ARTÍCULO
TITULO

Marine Radar Oil Spill Extraction Based on Texture Features and BP Neural Network

Rong Chen    
Baozhu Jia    
Long Ma    
Jin Xu    
Bo Li and Haixia Wang    

Resumen

Marine oil spills are one of the major threats to marine ecological safety, and the rapid identification of oil films is of great significance to the emergency response. Marine radar can provide data for marine oil spill detection; however, to date, it has not been commonly reported. Traditional marine radar oil spill research is mostly based on grayscale segmentation, and its accuracy depends entirely on the selection of the threshold. With the development of algorithm technology, marine radar oil spill extraction has gradually come to focus on artificial intelligence, and the study of oil spills based on machine learning has begun to develop. Based on X-band marine radar images collected from the Dalian 716 incident, this study used image texture features, the BP neural network classifier, and threshold segmentation for oil spill extraction. Firstly, the original image was pre-processed, to eliminate co-channel interference noise. Secondly, texture features were extracted and analyzed by the gray-level co-occurrence matrix (GLCM) and principal component analysis (PCA); then, the BP neural work was used to obtain the effective wave region. Finally, threshold segmentation was performed, to extract the marine oil slicks.
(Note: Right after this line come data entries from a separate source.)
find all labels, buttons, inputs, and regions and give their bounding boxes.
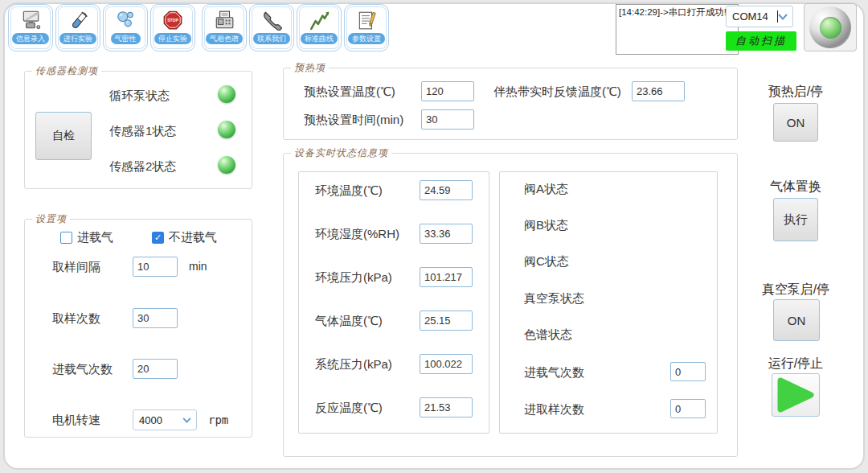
preheat-on-button[interactable]: ON [773, 103, 818, 142]
preheat-set-temp-input[interactable] [421, 81, 474, 101]
test-tube-icon [68, 8, 88, 32]
system-pressure-value[interactable] [420, 354, 473, 374]
self-check-button[interactable]: 自检 [35, 112, 92, 160]
sensor2-status-led [218, 156, 235, 174]
app-window: 信息录入 进行实验 气密性 STOP 停止实验 气相色谱 联系我们 标准曲线 [0, 0, 868, 473]
ambient-temp-value[interactable] [420, 180, 473, 200]
toolbar-button-airtightness[interactable]: 气密性 [103, 4, 148, 51]
preheat-set-time-input[interactable] [421, 109, 474, 130]
indicator-ring [809, 6, 851, 48]
motor-speed-unit: rpm [208, 410, 228, 430]
gas-temp-value[interactable] [420, 311, 473, 331]
system-pressure-label: 系统压力(kPa) [315, 354, 392, 374]
motor-speed-label: 电机转速 [52, 409, 100, 430]
preheat-toggle-label: 预热启/停 [743, 84, 848, 101]
settings-panel: 设置项 进载气 ✓ 不进载气 取样间隔 min 取样次数 进载气次数 电机转速 … [24, 219, 252, 438]
toolbar-button-label: 标准曲线 [301, 33, 338, 44]
stop-icon: STOP [162, 8, 183, 32]
heat-trace-feedback-label: 伴热带实时反馈温度(℃) [493, 81, 621, 101]
preheat-set-temp-label: 预热设置温度(℃) [304, 81, 395, 101]
toolbar-button-label: 气相色谱 [206, 33, 243, 44]
computer-icon [20, 8, 41, 32]
vacuum-on-button[interactable]: ON [773, 299, 820, 341]
indicator-green-core [820, 17, 841, 39]
device-status-panel: 设备实时状态信息项 环境温度(℃) 环境湿度(%RH) 环境压力(kPa) 气体… [283, 153, 738, 457]
toolbar-button-parameter-settings[interactable]: 参数设置 [344, 4, 389, 51]
run-play-button[interactable] [772, 373, 820, 417]
panel-title: 设备实时状态信息项 [291, 146, 391, 160]
com-port-select[interactable]: COM14 [726, 6, 793, 27]
no-carrier-gas-checkbox[interactable]: ✓ 不进载气 [152, 229, 217, 245]
auto-scan-button[interactable]: 自动扫描 [726, 31, 796, 51]
gas-exchange-label: 气体置换 [743, 179, 848, 195]
carrier-gas-count-input[interactable] [133, 359, 178, 379]
vacuum-pump-status-label: 真空泵状态 [524, 288, 584, 308]
toolbar-button-label: 参数设置 [348, 33, 385, 44]
heat-trace-feedback-input[interactable] [632, 81, 685, 101]
phone-icon [261, 8, 282, 32]
ambient-temp-label: 环境温度(℃) [315, 180, 383, 200]
sensor1-status-led [218, 121, 235, 138]
ambient-pressure-value[interactable] [420, 267, 473, 287]
panel-title: 传感器检测项 [32, 64, 101, 78]
serial-log: [14:42:29]->串口打开成功! [616, 4, 739, 55]
gas-exchange-execute-button[interactable]: 执行 [773, 198, 818, 241]
panel-title: 设置项 [32, 212, 70, 226]
chevron-down-icon [182, 417, 191, 423]
valve-a-status-label: 阀A状态 [524, 179, 568, 199]
svg-text:STOP: STOP [167, 18, 178, 23]
carrier-count-status-label: 进载气次数 [524, 362, 584, 382]
motor-speed-select[interactable]: 4000 [133, 409, 197, 430]
gas-temp-label: 气体温度(℃) [315, 311, 383, 331]
sensor2-status-label: 传感器2状态 [109, 156, 176, 176]
ambient-pressure-label: 环境压力(kPa) [315, 267, 392, 287]
preheat-panel: 预热项 预热设置温度(℃) 伴热带实时反馈温度(℃) 预热设置时间(min) [283, 68, 738, 140]
carrier-gas-count-label: 进载气次数 [52, 359, 113, 379]
valve-b-status-label: 阀B状态 [524, 215, 568, 235]
toolbar-button-label: 信息录入 [12, 33, 49, 44]
motor-speed-value: 4000 [133, 414, 182, 426]
chevron-down-icon [778, 14, 788, 20]
sample-count-status-label: 进取样次数 [524, 399, 584, 419]
play-icon [775, 376, 817, 413]
valve-status-box: 阀A状态 阀B状态 阀C状态 真空泵状态 色谱状态 进载气次数 进取样次数 [499, 171, 718, 434]
toolbar-button-standard-curve[interactable]: 标准曲线 [297, 4, 342, 51]
ambient-humidity-value[interactable] [420, 224, 473, 244]
toolbar-button-label: 停止实验 [154, 33, 191, 44]
toolbar-button-label: 气密性 [111, 33, 141, 44]
carrier-gas-checkbox[interactable]: 进载气 [60, 229, 113, 245]
sensor1-status-label: 传感器1状态 [109, 121, 176, 141]
pump-status-led [218, 85, 235, 103]
toolbar-button-info-entry[interactable]: 信息录入 [8, 4, 53, 51]
toolbar-button-contact-us[interactable]: 联系我们 [249, 4, 294, 51]
sampling-count-input[interactable] [133, 308, 178, 328]
document-icon [356, 8, 377, 32]
toolbar-button-run-experiment[interactable]: 进行实验 [55, 4, 100, 51]
bubbles-icon [115, 8, 136, 32]
com-port-value: COM14 [727, 10, 776, 23]
curve-icon [309, 8, 330, 32]
checkbox-unchecked [60, 232, 72, 244]
reaction-temp-value[interactable] [420, 397, 473, 417]
carrier-count-status-value[interactable] [670, 362, 706, 381]
toolbar-button-label: 联系我们 [253, 33, 290, 44]
toolbar-button-gas-chromatograph[interactable]: 气相色谱 [202, 4, 247, 51]
run-stop-label: 运行/停止 [743, 356, 848, 372]
ambient-humidity-label: 环境湿度(%RH) [315, 224, 399, 244]
reaction-temp-label: 反应温度(℃) [315, 397, 383, 417]
sampling-count-label: 取样次数 [52, 308, 100, 328]
valve-c-status-label: 阀C状态 [524, 251, 569, 271]
panel-title: 预热项 [291, 61, 329, 75]
sensor-detection-panel: 传感器检测项 自检 循环泵状态 传感器1状态 传感器2状态 [24, 71, 252, 189]
preheat-set-time-label: 预热设置时间(min) [304, 109, 403, 130]
sampling-interval-label: 取样间隔 [52, 257, 100, 277]
checkbox-checked: ✓ [152, 232, 164, 244]
environment-readings-box: 环境温度(℃) 环境湿度(%RH) 环境压力(kPa) 气体温度(℃) 系统压力… [298, 171, 489, 434]
chromatograph-status-label: 色谱状态 [524, 324, 572, 344]
toolbar-button-label: 进行实验 [59, 33, 96, 44]
toolbar-button-stop-experiment[interactable]: STOP 停止实验 [150, 4, 195, 51]
connection-indicator-light [804, 3, 857, 51]
sampling-interval-input[interactable] [133, 257, 178, 277]
checkbox-label: 不进载气 [169, 230, 217, 245]
sample-count-status-value[interactable] [670, 399, 706, 418]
The constructed BP neural network could achieve 93.75% classification accuracy, with the oil film remaining intact and the segmentation range being small; the extraction results were almost free of false positive targets, and the actual area of the oil film was calculated to be 42,629.12 m2. The method proposed in this paper can provide a reference for real-time monitoring of oil spill incidents.